The wavelength of an electron is \( 10^3 \) nm. What is its momentum in kg m s\(^{-1}\)?

• A. \( 6.625 \times 10^{-31} \)
• B. \( 6.625 \times 10^{-37} \)
• C. \( 6.625 \times 10^{-28} \)
• D. \( 6.625 \times 10^{-34} \)

Hint:

The de Broglie wavelength formula \( p = \frac{h}{\lambda} \) is used to calculate the momentum of a particle. Ensure that the wavelength is converted into meters before substitution.

Answer 1

The Correct Option is C

Step 1: Use de Broglie's Equation 
According to de Broglie's hypothesis, the momentum of a particle is given by: \[ p = \frac{h}{\lambda} \] where: - \( h = 6.625 \times 10^{-34} \) Js (Planck's constant), - \( \lambda = 10^3 \) nm \( = 10^{-6} \) m. 

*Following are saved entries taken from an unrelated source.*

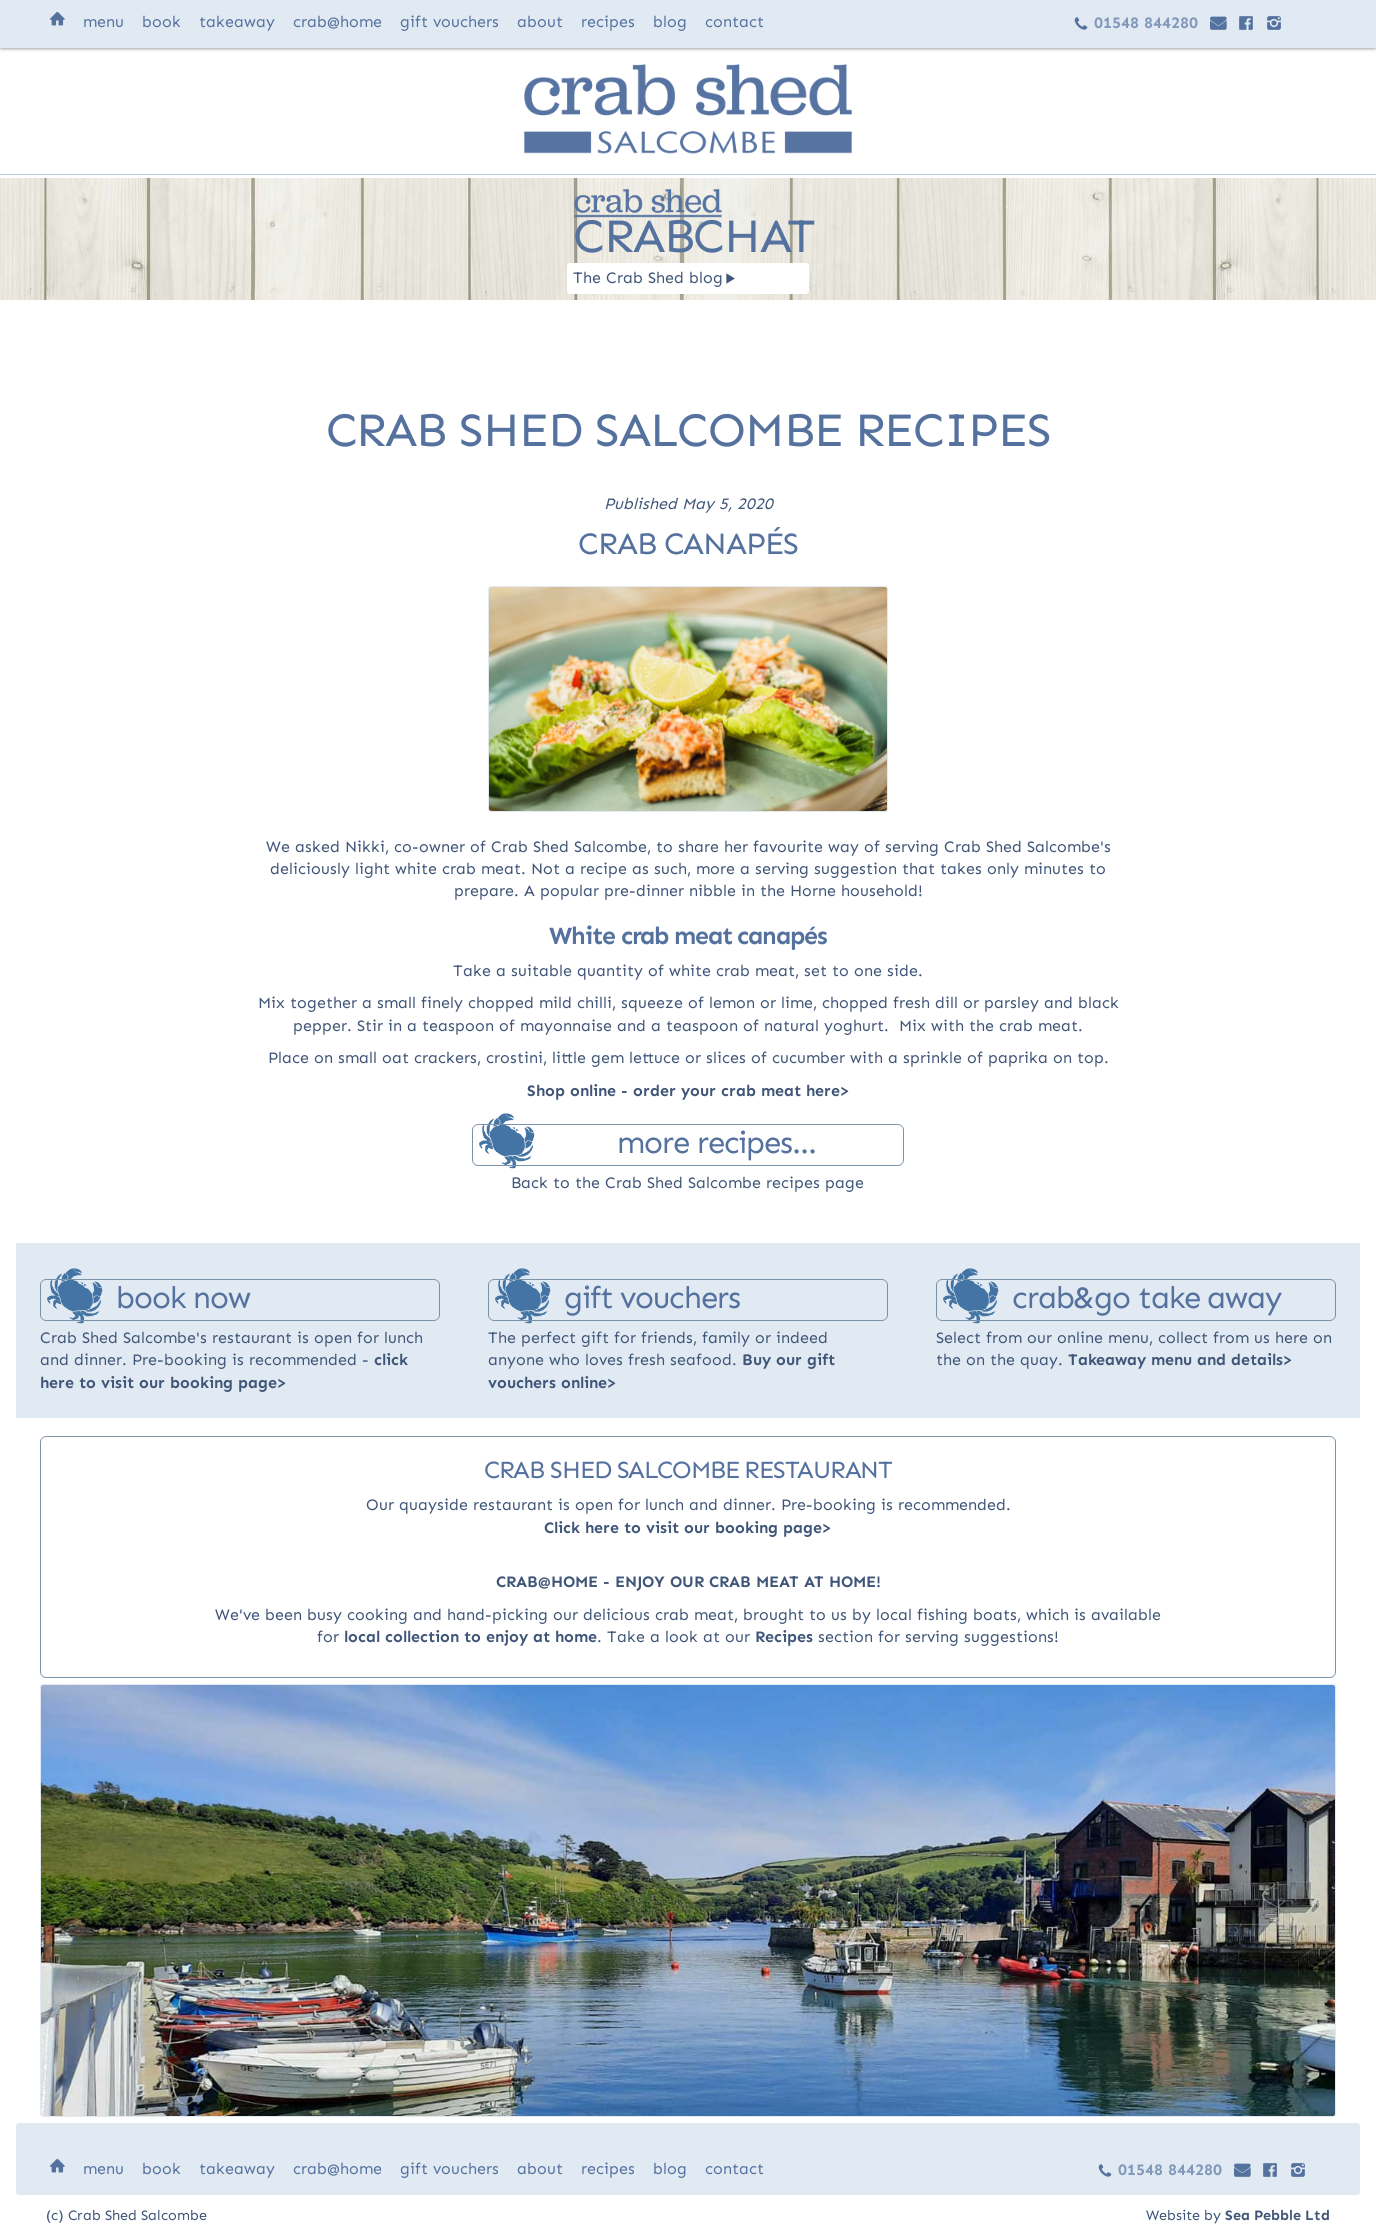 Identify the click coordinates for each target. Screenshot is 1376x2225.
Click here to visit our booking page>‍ (688, 1527)
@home (337, 21)
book (161, 21)
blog (670, 21)
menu (103, 21)
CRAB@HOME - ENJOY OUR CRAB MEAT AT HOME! (688, 1581)
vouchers (449, 21)
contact (734, 21)
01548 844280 (1135, 22)
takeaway (237, 21)
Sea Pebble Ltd (1277, 2215)
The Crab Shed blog (655, 277)
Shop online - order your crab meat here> (688, 1090)
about (540, 21)
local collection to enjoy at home (470, 1636)
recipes (608, 21)
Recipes (784, 1636) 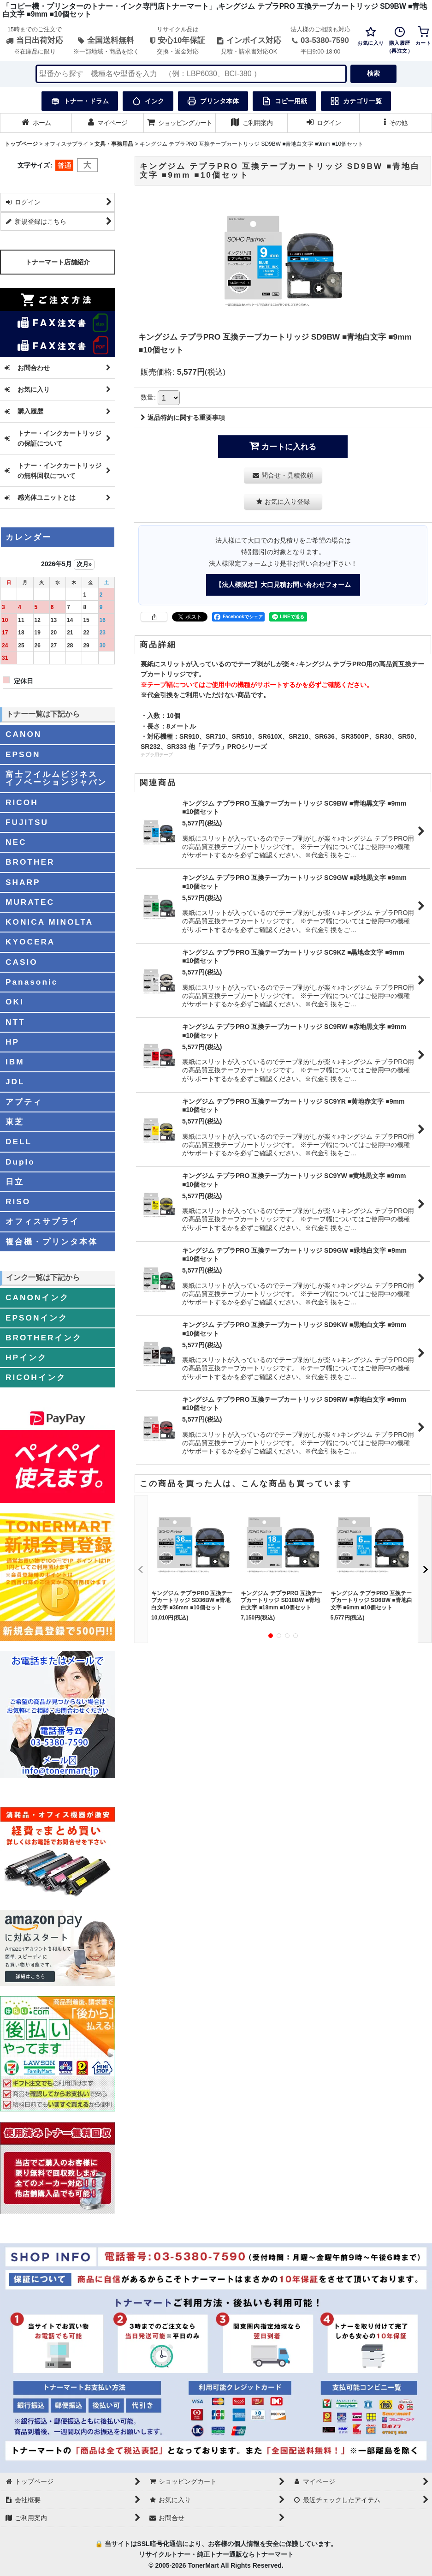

Step 2: Substitute the Given Values 
\[ p = \frac{6.625 \times 10^{-34}}{10^{-6}} \] \[ = 6.625 \times 10^{-28} \text{ kg m s}^{-1} \]

 Step 3: Verify the Correct Answer 
Thus, the momentum of the electron is \( 6.625 \times 10^{-28} \) kg m s\(^{-1}\), which corresponds to Option (3).